Il dittico scenico, scisso in due tempi slegati tra loro per forma e contenuti, si è sostanziato con la rappresentazione della commedia “Ulissea siciliana”, il cui testo, scritto dal compianto Antonio Pacifico, è stato riadattato dalla regista e attrice Agata Politi.

Prima dell’inizio della rappresentazione, svoltasi presso il Centro Studi Arti e Scienze “Il cerchio”, la vicepresidente Carmela Fillioley (presidente Enzo Monica) ha sottolineato l’originalità dell’opera che, ascrivibile al genere “live”, corrisponde alla missione principale del teatro: creare cioè il senso di comunità, rafforzare l’empatia tramite la condivisione di emozioni. Della commedia, comunque, è stata offerta una versione ridotta, perché la rappresentazione integrale, ha detto la regista Agata Politi, verterà sulla soluzione del giallo: “Ju vulissi sapiri – dichiara Penelope (Letizia Cannizzaro) – cu’ è ca di notti mi scusi ‘stu coprilettu”.

Del gruppo artistico “Teatro e cultura” fanno parte pure: Manuel Cantavespri nei panni del puerile figlio Telemaco, che la stessa madre definisce ‘ntuntutu, e che va da un posto all’altro in sella a un cavalluccio; le due cameriere, Marilice Vittorio (Angellina), assai pettegola – “Nun sacciu si pozzu parrari, ma ppi vui fazzu ‘n’eccezioni”, ripete come un refrain e, poi, “Ulisse era ‘n gran fimminaru, inquietava macari a mia” – ed Elisa Urso (la cameriera Angella) che dall’altra impara il mestiere; Roberto Lombardo, il signor Procio che, residente in una delle case di Penelope, ritarda nel pagarle la pigione, e la figlia Elena (Jessica Amodeo) che lui non esita a chiamare cretina; Santi Mantineo, il messaggero Hermes, ‘u sparritteru; Camillo Biondo, il cavaliere Alcino che, pretendente di Penelope, quando la va a trovare le porta sempre delle galline; e naturalmente Giovanni Barbaro, Ulisse, ‘u fimminaru, ca na ssa casa si sinteva accupari e ca quannu torna dici ca n’ha vistu assai, cosa di farici ‘n poema. (Giordana Midolo è la truccatrice).
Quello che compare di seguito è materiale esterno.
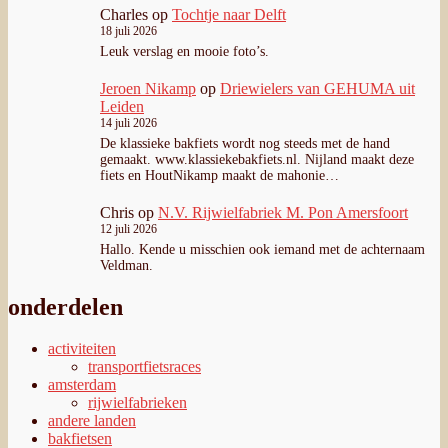
Charles
op
Tochtje naar Delft
18 juli 2026
Leuk verslag en mooie foto’s.
Jeroen Nikamp
op
Driewielers van GEHUMA uit
Leiden
14 juli 2026
De klassieke bakfiets wordt nog steeds met de hand
gemaakt. www.klassiekebakfiets.nl. Nijland maakt deze
fiets en HoutNikamp maakt de mahonie…
Chris
op
N.V. Rijwielfabriek M. Pon Amersfoort
12 juli 2026
Hallo. Kende u misschien ook iemand met de achternaam
Veldman.
onderdelen
activiteiten
transportfietsraces
amsterdam
rijwielfabrieken
andere landen
bakfietsen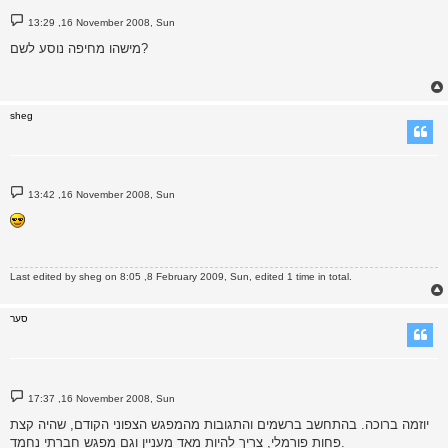
P
13:29 ,16 November 2008, Sun
o
s
מישהו מחיפה נוסע לשם?
t
sheg
P
13:42 ,16 November 2008, Sun
o
s
t
Last edited by
sheg
on 8:05 ,8 February 2009, Sun, edited 1 time in total.
סער
P
17:37 ,16 November 2008, Sun
o
s
יוזמה ברוכה. בהתחשב ברשמים והתגובות מהמפגש הצפוני הקודם, שהיה קצת
t
פחות פורמלי, צריך להיות מאד מעניין וגם מפגש חברתי נחמד.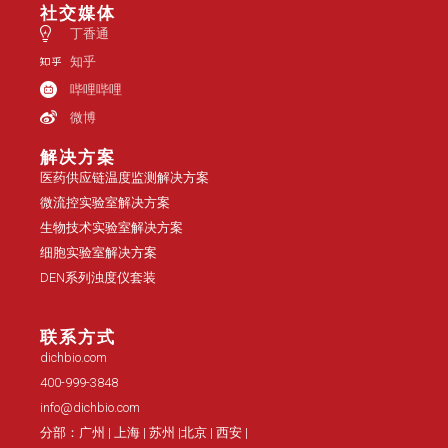
社交媒体
丁香通
知乎
哔哩哔哩
微博
解决方案
医药供应链温度监测解决方案
微流控实验室解决方案
生物技术实验室解决方案
细胞实验室解决方案
DEN系列浊度仪套装
联系方式
dichbio.com
400-999-3848
info@dichbio.com
分部：广州 | 上海 | 苏州 |北京 | 西安 |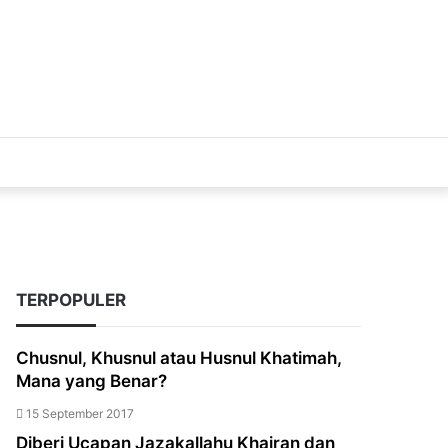
Acak
TERPOPULER
Chusnul, Khusnul atau Husnul Khatimah,
Mana yang Benar?
15 September 2017
Diberi Ucapan Jazakallahu Khairan dan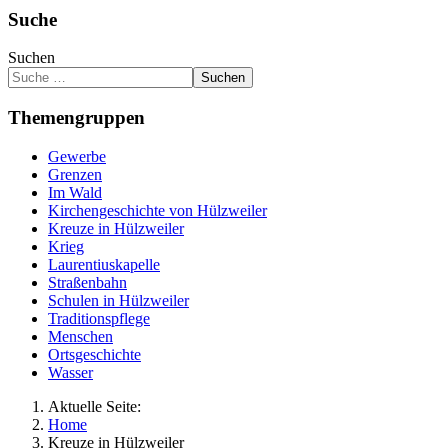
Suche
Suchen
Suchen
Themengruppen
Gewerbe
Grenzen
Im Wald
Kirchengeschichte von Hülzweiler
Kreuze in Hülzweiler
Krieg
Laurentiuskapelle
Straßenbahn
Schulen in Hülzweiler
Traditionspflege
Menschen
Ortsgeschichte
Wasser
Aktuelle Seite:
Home
Kreuze in Hülzweiler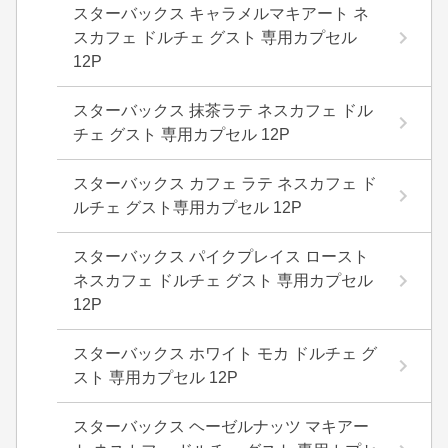
スターバックス キャラメルマキアート ネ
スカフェ ドルチェ グスト 専用カプセル
12P
スターバックス 抹茶ラテ ネスカフェ ドル
チェ グスト 専用カプセル 12P
スターバックス カフェ ラテ ネスカフェ ド
ルチェ グスト専用カプセル 12P
スターバックス パイクプレイス ロースト
ネスカフェ ドルチェ グスト 専用カプセル
12P
スターバックス ホワイト モカ ドルチェ グ
スト 専用カプセル 12P
スターバックス ヘーゼルナッツ マキアー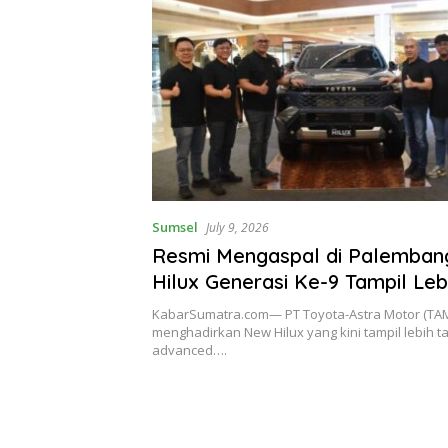
Sumsel
July 9, 2026
Resmi Mengaspal di Palemban
Hilux Generasi Ke-9 Tampil Leb
Tangguh
KabarSumatra.com— PT Toyota-Astra Motor (TA
menghadirkan New Hilux yang kini tampil lebih 
advanced….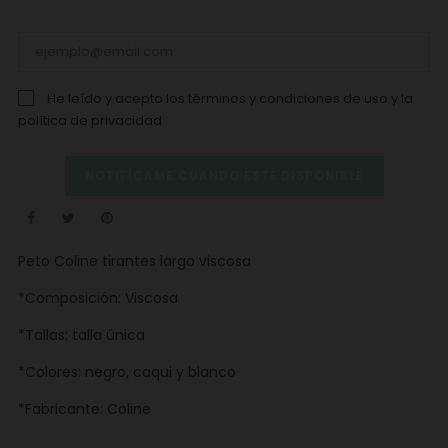
He leído y acepto los
términos y condiciones de uso
y la
política de privacidad
NOTIFÍCAME CUANDO ESTÉ DISPONIBLE
Peto Coline tirantes largo viscosa
*Composición: Viscosa
*Tallas: talla única
*Colores: negro, caqui y blanco
*Fabricante: Coline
Lo spettacolo, dunque, si è trasformato in rappresentazione orizzontale, in cui si annulla la distinzione tra la scena e il pubblico e il canto degli spettatori, assieme a Nadia Germanio, Santi Mantineo e Antonio Loddo (E vui durmiti ancora, Comu l’unna, Reginella, ecc…), è diventato voce dell’anima mediterranea.